June 20 (Saturday): U.S. Central Command (CENTCOM) reported 55 merchant ships transited, carrying more than 17 million barrels of oil in 24 hours. This equates to roughly ~85% of normal oilflow capacity.
This is a sharp recovery from the lows but still below the prewar average of ~130 vessels/day.
Why Ships Keep Going
Ships (and insurers/operators) respond to actual risk and successful transits, not just announcements. With 55 vessels moving on Saturday—including significant oil cargoes—captains see empirical evidence that passage is possible. Until there are repeated, effective kinetic hits (drones, missiles, or small-boat attacks that damage/disable vessels and create visible losses), commercial traffic has strong incentives to continue.

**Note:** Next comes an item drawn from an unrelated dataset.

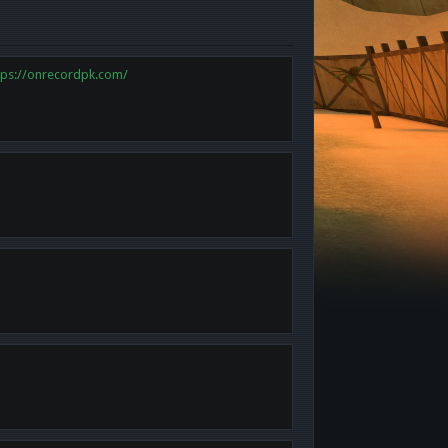
tps://onrecordpk.com/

Blanket closures or mines would have caused near-total stoppage. The current pattern shows Irans deterrence is incomplete.
US Navy Actions to Keep It Open
The US is maintaining de facto control and freedom of navigation through presence and posture rather than full convoy escorts for every ship.

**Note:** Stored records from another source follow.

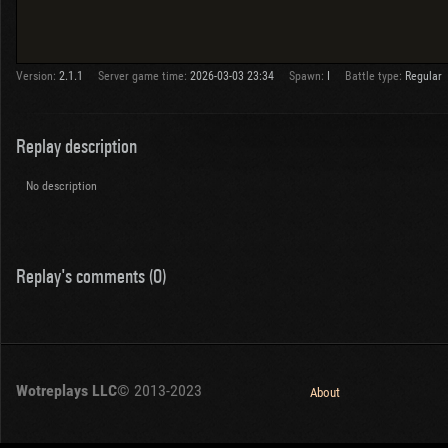
Version:
2.1.1
Server game time:
2026-03-03 23:34
Spawn:
I
Battle type:
Regular
Replay description
No description
Replay's comments (0)
Wotreplays LLC
© 2013-2023
About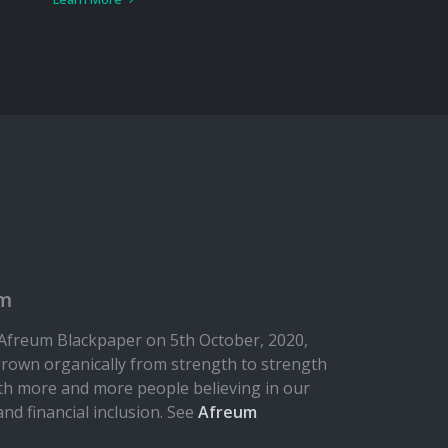
em
e Afreum Blackpaper on 5th October, 2020,
rown organically from strength to strength
ith more and more people believing in our
and financial inclusion. See
Afreum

Naval and air presence. Warships, surveillance assets, and air support in and near the strait. CENTCOM has publicly emphasized operations to support freedom of navigation and a designated safe route.
Defensive interdiction. Recent weeks saw US forces down Iranian one-way attack drones aimed at commercial ships. They have also conducted self-defense strikes on Iranian military sites (ground control, surveillance) tied to threats against shipping.
No confirmed reports (as of early Sunday) of new mine-laying, successful attacks on transiting ships, or other immediate physical actions in the last 24 hours. It remains largely declarative/threat-based for now.
What happens to the deal if the oil keeps flowing despite the Iranian threats?
If Iran fails to show they can back up their threats.
The movement patterns show there are no mines as of now.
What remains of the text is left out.